ミス・サンシャイン 吉田修一 (著) 文藝春秋 (2022/1/7) 1,760円

僕が恋したのは、美しい80代の女性でした…。

大学院生の岡田一心は、伝説の映画女優「和楽京子」こと、鈴さんの家に通って、荷物整理のアルバイトをするようになった。

鈴さんは一心と同じ長崎出身で、かつてはハリウッドでも活躍していた銀幕のスターだった。

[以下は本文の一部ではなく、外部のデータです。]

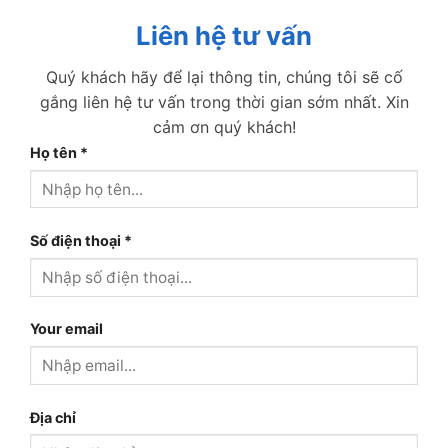
Liên hệ tư vấn
Quý khách hãy để lại thông tin, chúng tôi sẽ cố
gắng liên hệ tư vấn trong thời gian sớm nhất. Xin
cảm ơn quý khách!
Họ tên
*
Số điện thoại
*
Your email
Địa chỉ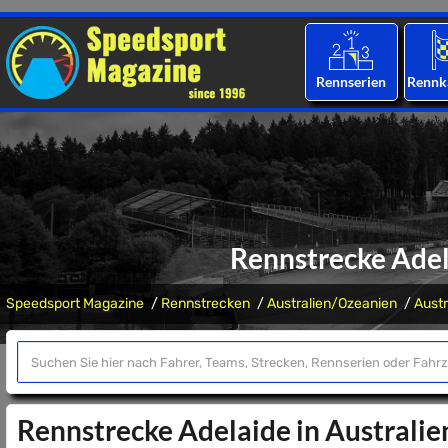
Rennserien
Rennk
Rennstrecke Adel
Speedsport Magazine
Rennstrecken
Australien/Ozeanien
Austr
Rennstrecke Adelaide in Australie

せつない恋に溺れていた一心は、いまは静かに暮らしている鈴さんとの交流によって、大切なものに触れる。

まったく新しい優しさの物語。

吉永小百合、推薦。
「彼女は亡くなり、私は生きた」
鈴さんの哀しみが深く伝わって来ました。
作家の故郷への思いを
私は今、しっかりと受け止めたいです。

「往年の銀幕スター、鈴さんの家に荷物整理のアルバイトで通うことになった一心。
ハリウッドでの活躍した元スターでありながらも地に足つけて暮らしている現在から、荷物整理に合わせて過去をなぞっていく。
まるで実在している人物のように、映画の世界を始めとして当時の時代描写で描かれていて、知っている人のような錯覚を起こさせる。
著者の古い日本映画に対する造形の深さとノスタルジーにうたれながら、故郷や人の人生への思いが伝わってくる物語。
派手な展開ではないが、じんわると染み込むような良い話であった。
過去の実際の世界との対比で、現代の一心の彼女の前の男と離れられない姿のどうしようもなさもリアル。」

「長崎出身の「和楽京子」という昭和の大女優の住まいを訪ねる主人公の一心。彼は、ゼミの教授に依頼されて、彼女の倉庫の整理を任されます。そこには、「大女優」の過去の夥しい資料があり、一心の整理の進捗に合わせるように「大女優」の一生が語られ、そこに一心の生き様、恋愛、人生がシンクロしていきます。「大女優」にモデルがあるのかどうか、昭和の映画史の合間に何人かの実在した女優たちがオーバーラップしていきますが、そのあたりの妙味はお読みいただければと思います。」